Alors que la lutte contre l'antibiorésistance s'organise en France avec la nomination à venir d'un délégué interministériel, les craintes s'accumulent sur la nature de ce fléau.
Dans une étude publiée hier dans la revue The Lancet Infectious Diseases, des chercheurs chinois indiquent qu'ils ont découvert un gène rendant inefficaces certains antibiotiques donnés en dernier recours quand les autres traitements ont échoué. Avec cette découverte, on peut imaginer que des infections aujourd'hui traitables puissent de nouveau tuer.

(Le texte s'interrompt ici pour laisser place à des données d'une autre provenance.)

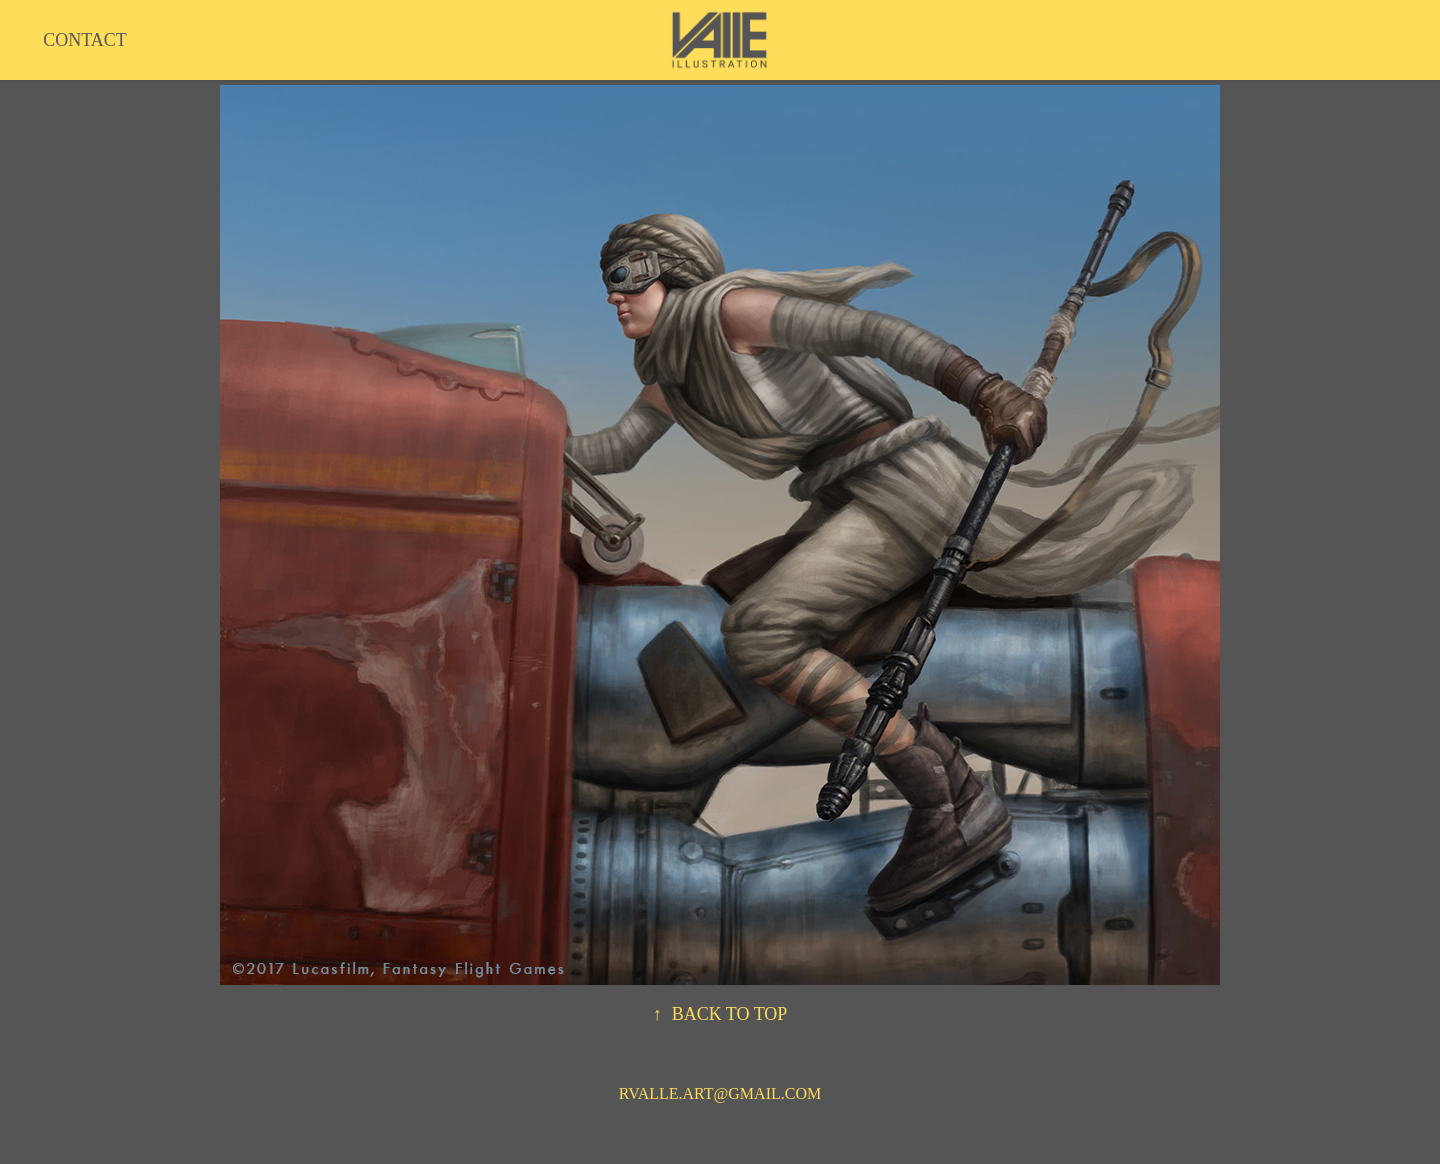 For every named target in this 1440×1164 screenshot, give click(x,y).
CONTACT (85, 40)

Des résultats "extrêmement inquiétants"
« Nos résultats sont extrêmement inquiétants », a souligné auprès de l'Agence France Presse (AFP) le Pr Liu Jianhua, de l'Université agricole de Canton (sud de la Chine), principal auteur de l'étude. Ce gène « de résistance », comme le chercheur l'appelle, a été mis en évidence sur des bactéries Escherichia coli dites « E. coli » (ou colibacille) retrouvées sur des animaux et 1 300 patients hospitalisés dans le sud de la Chine.
Dans leurs travaux, ces scientifiques expliquent que ces bactéries étaient jusque-là sensibles aux antibiotiques dits « de dernier recours », de la famille des polymyxines (colistine et polymyxine). En Espagne, Allemagne et Italie, ces produits sont beaucoup utilisés en réanimation et pour enrayer des infections graves, résistantes aux autres traitements antibiotiques. En Chine, en revanche, l'antibiotique est surtout utilisé en médecine vétérinaire.

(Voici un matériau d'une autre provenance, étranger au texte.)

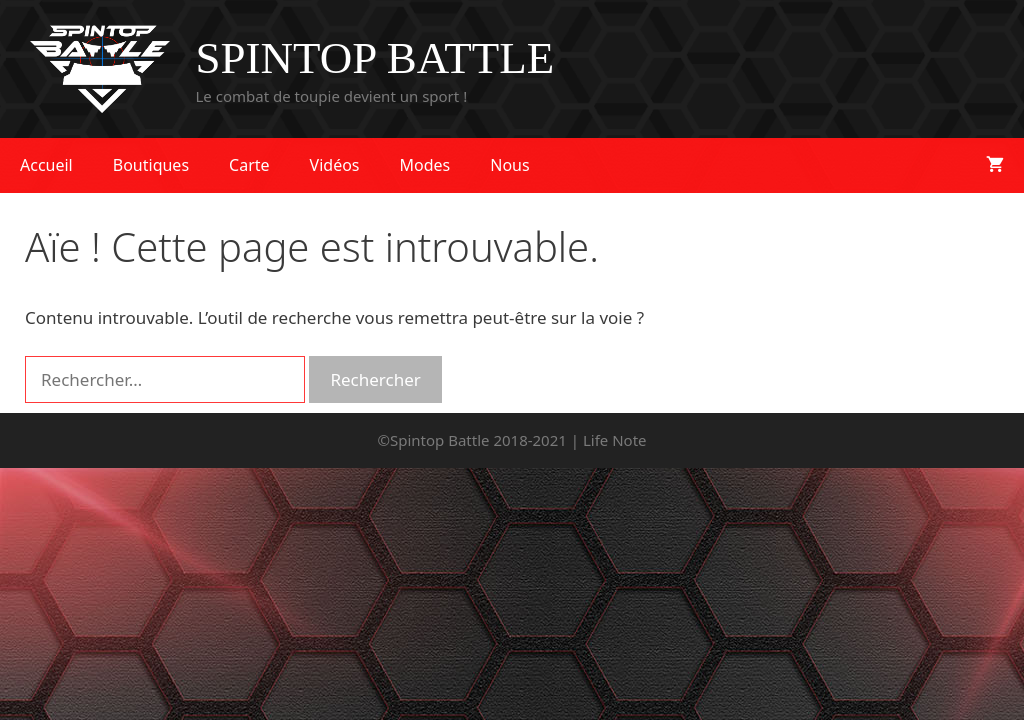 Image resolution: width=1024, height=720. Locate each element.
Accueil (46, 165)
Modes (425, 165)
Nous (509, 165)
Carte (249, 165)
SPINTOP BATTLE (375, 58)
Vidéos (335, 165)
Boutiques (151, 165)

Une souche capable de se propager
C'est en effectuant des test de routine sur des porcs que le Pr Liu Jianhua et ses collègues ont trouvé une souche de colibacille résistante à la colistine et capable de se propager à d'autres bactéries, comme la Klebsiella pneumoniae, responsable d'infections pulmonaires.
L'équipe a également découvert que cette résistance s'expliquait par la présence d'un nouveau gène (« mcr-1 »), susceptible de se copier en investissant une autre bactérie.
Une menace à l'échelle mondiale
Bien que limitée pour l'instant à la Chine, la résistance à la colistine pourrait se développer à l'échelle mondiale, s'inquiètent les auteurs des travaux. Des déclarations qui ont immédiatement suscité des inquiétudes chez les experts.
« C'est une étude très inquiétante dans la mesure où les polymyxines sont des antibiotiques qui sont souvent donnés en dernier ressort pour traiter des infections graves », a commenté à l'AFP Laura Piddock, professeur de microbiologie à l'Université de Birmingham (Royaume-Uni).
Egalement interrogé par l'Agence, le Pr Nigel Brown, de la société britannique de microbiologie, confie : « Maintenant qu'il a été démontré que la résistance peut se transférer d'une bactérie à une autre, une autre ligne de défense contre l'infection est en passe de tomber ».
Une mauvaise utilisation des antibiotiques
« Les super-bactéries hantent les hôpitaux et les unités de soins intensifs du monde entier », avait ajouté le Pr Piddock, avant de souligner que ce fléau est lié à la surconsommation et à la mauvaise utilisation des antibiotiques.
Leur usage massif dans les élevages a aussi été dénoncé à de nombreuses reprises ces dernières années, conduisant certains pays à prendre des mesures destinées à en restreindre l'usage.
Les auteurs de l'étude chinoise pensent pour leur part que la résistance à la colistine s'est « probablement » produite d'abord chez l'animal. Ils réclament donc en conséquence une « réévaluation rapide » de l'utilisation de cet antibiotique dans les élevages.